▶ Prompt
Quote the records below in full, exactly as given, with the images taken out.

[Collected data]

►

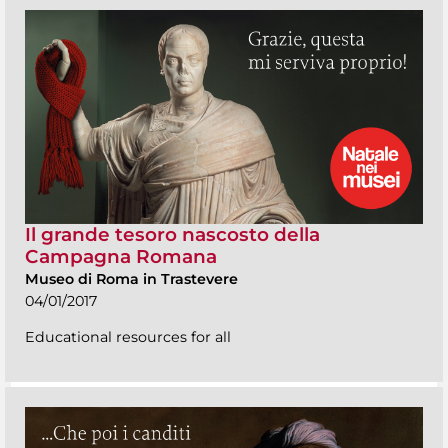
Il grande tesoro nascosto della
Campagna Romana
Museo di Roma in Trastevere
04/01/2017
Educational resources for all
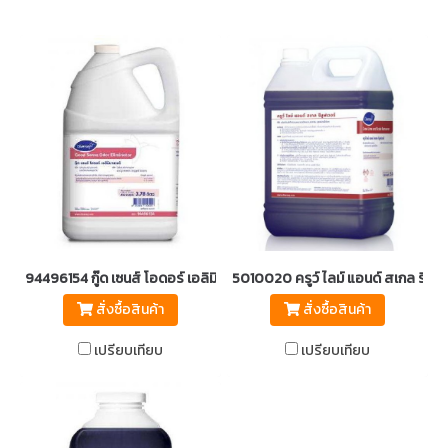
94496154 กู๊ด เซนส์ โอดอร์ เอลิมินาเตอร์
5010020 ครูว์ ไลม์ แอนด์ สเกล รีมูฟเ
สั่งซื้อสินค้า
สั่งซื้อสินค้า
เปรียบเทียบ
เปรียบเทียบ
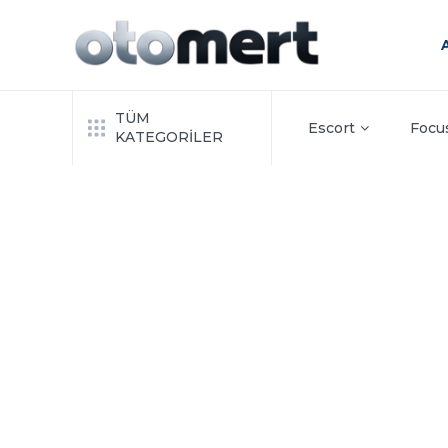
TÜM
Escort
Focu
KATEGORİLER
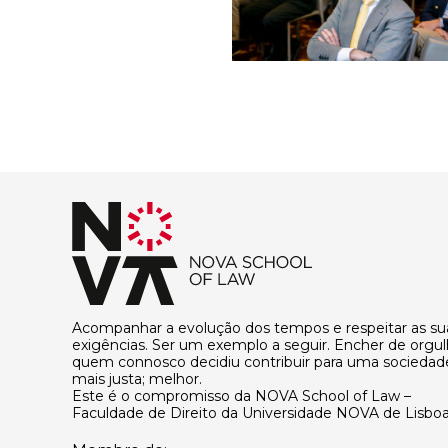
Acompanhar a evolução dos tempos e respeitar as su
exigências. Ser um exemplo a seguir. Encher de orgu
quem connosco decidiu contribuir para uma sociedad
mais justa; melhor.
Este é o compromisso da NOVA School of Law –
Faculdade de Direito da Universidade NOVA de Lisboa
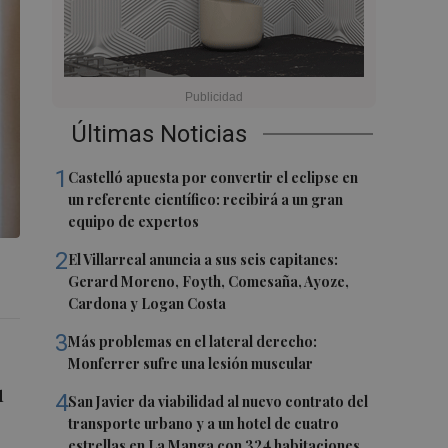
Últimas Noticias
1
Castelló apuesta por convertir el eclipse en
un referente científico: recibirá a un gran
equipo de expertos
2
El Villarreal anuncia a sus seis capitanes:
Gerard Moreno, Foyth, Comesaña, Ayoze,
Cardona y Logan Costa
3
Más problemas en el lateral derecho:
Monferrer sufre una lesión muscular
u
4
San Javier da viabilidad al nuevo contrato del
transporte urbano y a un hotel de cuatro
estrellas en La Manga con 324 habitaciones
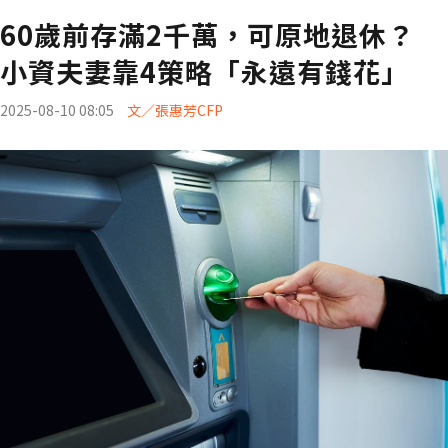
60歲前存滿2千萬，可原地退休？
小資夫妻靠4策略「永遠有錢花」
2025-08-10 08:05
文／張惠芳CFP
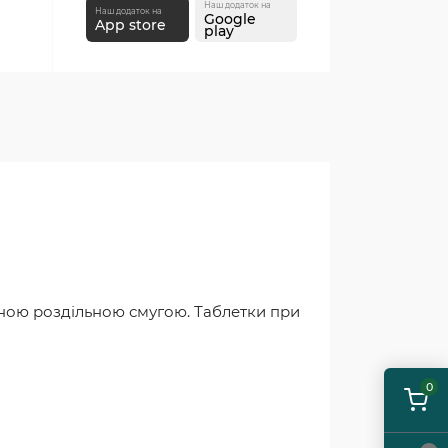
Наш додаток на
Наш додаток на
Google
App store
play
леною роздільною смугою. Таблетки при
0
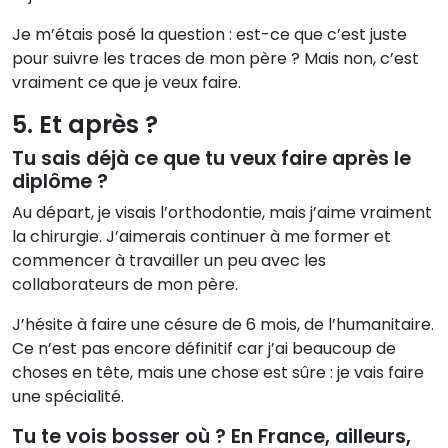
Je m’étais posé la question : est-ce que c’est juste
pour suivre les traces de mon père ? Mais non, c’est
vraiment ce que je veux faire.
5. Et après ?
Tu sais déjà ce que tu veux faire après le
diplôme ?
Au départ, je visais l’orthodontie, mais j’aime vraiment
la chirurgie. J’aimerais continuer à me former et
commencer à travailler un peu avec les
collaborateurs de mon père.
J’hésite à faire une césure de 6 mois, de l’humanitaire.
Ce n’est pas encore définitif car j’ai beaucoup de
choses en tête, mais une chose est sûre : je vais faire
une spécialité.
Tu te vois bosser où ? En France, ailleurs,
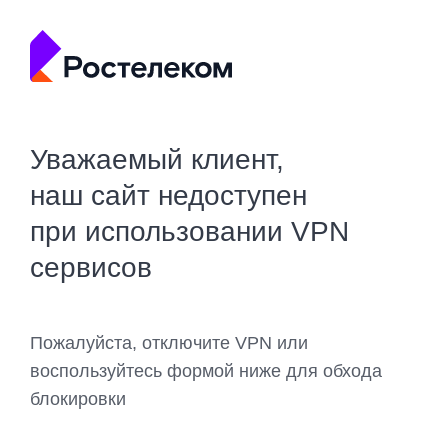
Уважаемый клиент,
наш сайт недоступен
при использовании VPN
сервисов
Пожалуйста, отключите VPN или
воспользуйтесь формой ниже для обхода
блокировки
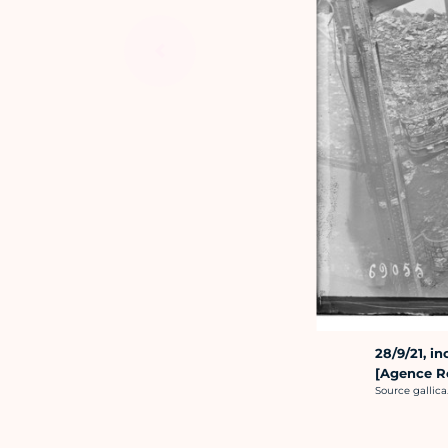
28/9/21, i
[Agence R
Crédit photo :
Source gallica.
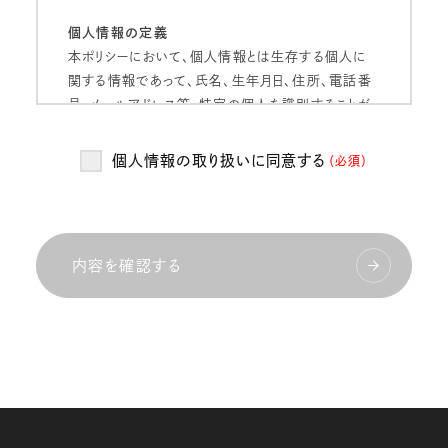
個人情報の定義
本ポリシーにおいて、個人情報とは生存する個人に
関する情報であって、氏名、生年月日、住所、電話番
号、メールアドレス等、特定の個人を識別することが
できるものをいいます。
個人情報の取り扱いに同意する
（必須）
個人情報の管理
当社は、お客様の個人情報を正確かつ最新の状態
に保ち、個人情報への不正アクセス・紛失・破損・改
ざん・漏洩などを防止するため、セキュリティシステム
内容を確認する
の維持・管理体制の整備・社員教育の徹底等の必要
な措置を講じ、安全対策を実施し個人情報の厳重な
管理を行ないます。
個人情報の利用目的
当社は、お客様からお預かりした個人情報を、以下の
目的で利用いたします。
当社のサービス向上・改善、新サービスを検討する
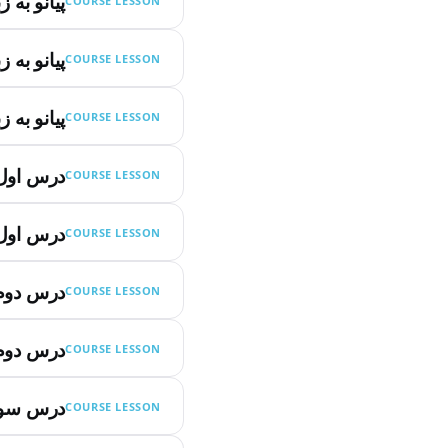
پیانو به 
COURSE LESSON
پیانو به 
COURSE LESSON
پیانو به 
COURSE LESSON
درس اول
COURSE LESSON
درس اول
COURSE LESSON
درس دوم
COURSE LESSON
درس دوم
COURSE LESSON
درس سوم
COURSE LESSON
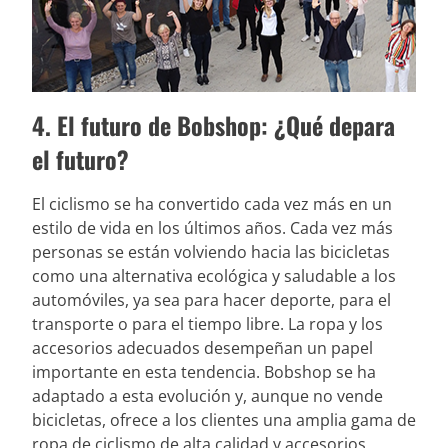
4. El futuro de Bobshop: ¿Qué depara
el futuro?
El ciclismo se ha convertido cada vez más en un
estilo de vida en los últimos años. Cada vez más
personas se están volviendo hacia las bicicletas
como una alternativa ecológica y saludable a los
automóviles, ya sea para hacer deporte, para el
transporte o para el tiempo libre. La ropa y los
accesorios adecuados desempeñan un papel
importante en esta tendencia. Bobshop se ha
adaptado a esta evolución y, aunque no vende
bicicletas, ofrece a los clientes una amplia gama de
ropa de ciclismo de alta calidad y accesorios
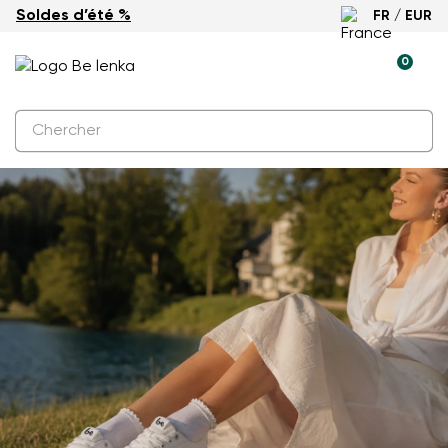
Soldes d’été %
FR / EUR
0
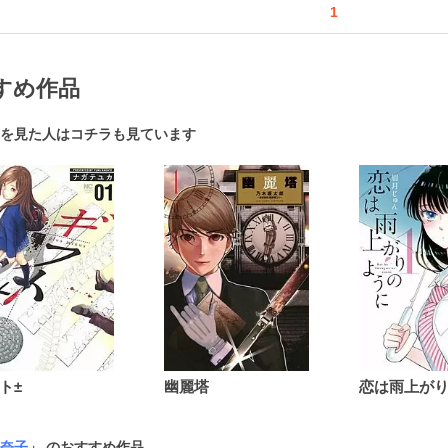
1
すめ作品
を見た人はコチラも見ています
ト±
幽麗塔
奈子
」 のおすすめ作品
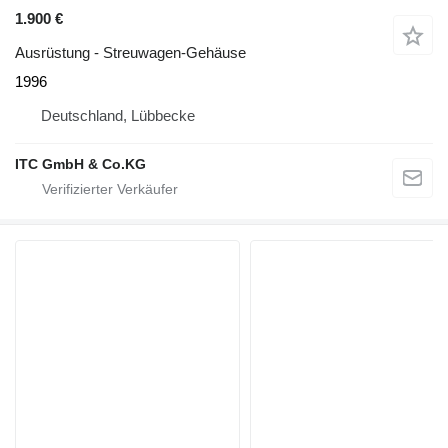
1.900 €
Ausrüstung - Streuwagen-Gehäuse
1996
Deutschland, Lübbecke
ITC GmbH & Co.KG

◄

▶ Your response
Il grande tesoro nascosto della
Campagna Romana
Museo di Roma in Trastevere
04/01/2017
Educational resources for all
94496154 กู๊ด เซนส์ โอดอร์ เอลิมินาเตอร์
5010020 ครูว์ ไลม์ แอนด์ สเกล รีมูฟเ
สั่งซื้อสินค้า
สั่งซื้อสินค้า
เปรียบเทียบ
เปรียบเทียบ
TÜM
Escort
Focu
KATEGORİLER
Acompanhar a evolução dos tempos e respeitar as su
exigências. Ser um exemplo a seguir. Encher de orgu
quem connosco decidiu contribuir para uma sociedad
mais justa; melhor.
Este é o compromisso da NOVA School of Law –
Faculdade de Direito da Universidade NOVA de Lisboa
Últimas Noticias
1
Castelló apuesta por convertir el eclipse en
un referente científico: recibirá a un gran
equipo de expertos
2
El Villarreal anuncia a sus seis capitanes:
Gerard Moreno, Foyth, Comesaña, Ayoze,
Cardona y Logan Costa
3
Más problemas en el lateral derecho:
Monferrer sufre una lesión muscular
u
4
San Javier da viabilidad al nuevo contrato del
transporte urbano y a un hotel de cuatro
estrellas en La Manga con 324 habitaciones
60歲前存滿2千萬，可原地退休？
小資夫妻靠4策略「永遠有錢花」
2025-08-10 08:05
文／張惠芳CFP
Наш додаток на
Наш додаток на
Google
App store
play
леною роздільною смугою. Таблетки при
0
Je m’étais posé la question : est-ce que c’est juste
pour suivre les traces de mon père ? Mais non, c’est
vraiment ce que je veux faire.
5. Et après ?
Tu sais déjà ce que tu veux faire après le
diplôme ?
Au départ, je visais l’orthodontie, mais j’aime vraiment
la chirurgie. J’aimerais continuer à me former et
commencer à travailler un peu avec les
collaborateurs de mon père.
J’hésite à faire une césure de 6 mois, de l’humanitaire.
Ce n’est pas encore définitif car j’ai beaucoup de
choses en tête, mais une chose est sûre : je vais faire
une spécialité.
Tu te vois bosser où ? En France, ailleurs,
Уважаемый клиент,
наш сайт недоступен
при использовании VPN
сервисов
Пожалуйста, отключите VPN или
воспользуйтесь формой ниже для обхода
блокировки
28/9/21, i
[Agence R
Crédit photo :
Source gallica.
個人情報の定義
本ポリシーにおいて、個人情報とは生存する個人に
関する情報であって、氏名、生年月日、住所、電話番
号、メールアドレス等、特定の個人を識別することが
できるものをいいます。
個人情報の取り扱いに同意する
（必須）
個人情報の管理
当社は、お客様の個人情報を正確かつ最新の状態
に保ち、個人情報への不正アクセス・紛失・破損・改
ざん・漏洩などを防止するため、セキュリティシステム
内容を確認する
の維持・管理体制の整備・社員教育の徹底等の必要
な措置を講じ、安全対策を実施し個人情報の厳重な
管理を行ないます。
個人情報の利用目的
当社は、お客様からお預かりした個人情報を、以下の
目的で利用いたします。
当社のサービス向上・改善、新サービスを検討する
پیانو به 
COURSE LESSON
پیانو به 
COURSE LESSON
پیانو به 
COURSE LESSON
درس اول
COURSE LESSON
درس اول
COURSE LESSON
درس دوم
COURSE LESSON
درس دوم
COURSE LESSON
درس سوم
COURSE LESSON
4. El futuro de Bobshop: ¿Qué depara
el futuro?
El ciclismo se ha convertido cada vez más en un
estilo de vida en los últimos años. Cada vez más
personas se están volviendo hacia las bicicletas
como una alternativa ecológica y saludable a los
automóviles, ya sea para hacer deporte, para el
transporte o para el tiempo libre. La ropa y los
accesorios adecuados desempeñan un papel
importante en esta tendencia. Bobshop se ha
adaptado a esta evolución y, aunque no vende
bicicletas, ofrece a los clientes una amplia gama de
ropa de ciclismo de alta calidad y accesorios
Soldes d’été %
FR / EUR
0
1
すめ作品
を見た人はコチラも見ています
ト±
幽麗塔
奈子
」 のおすすめ作品
1.900 €
Ausrüstung - Streuwagen-Gehäuse
1996
Deutschland, Lübbecke
ITC GmbH & Co.KG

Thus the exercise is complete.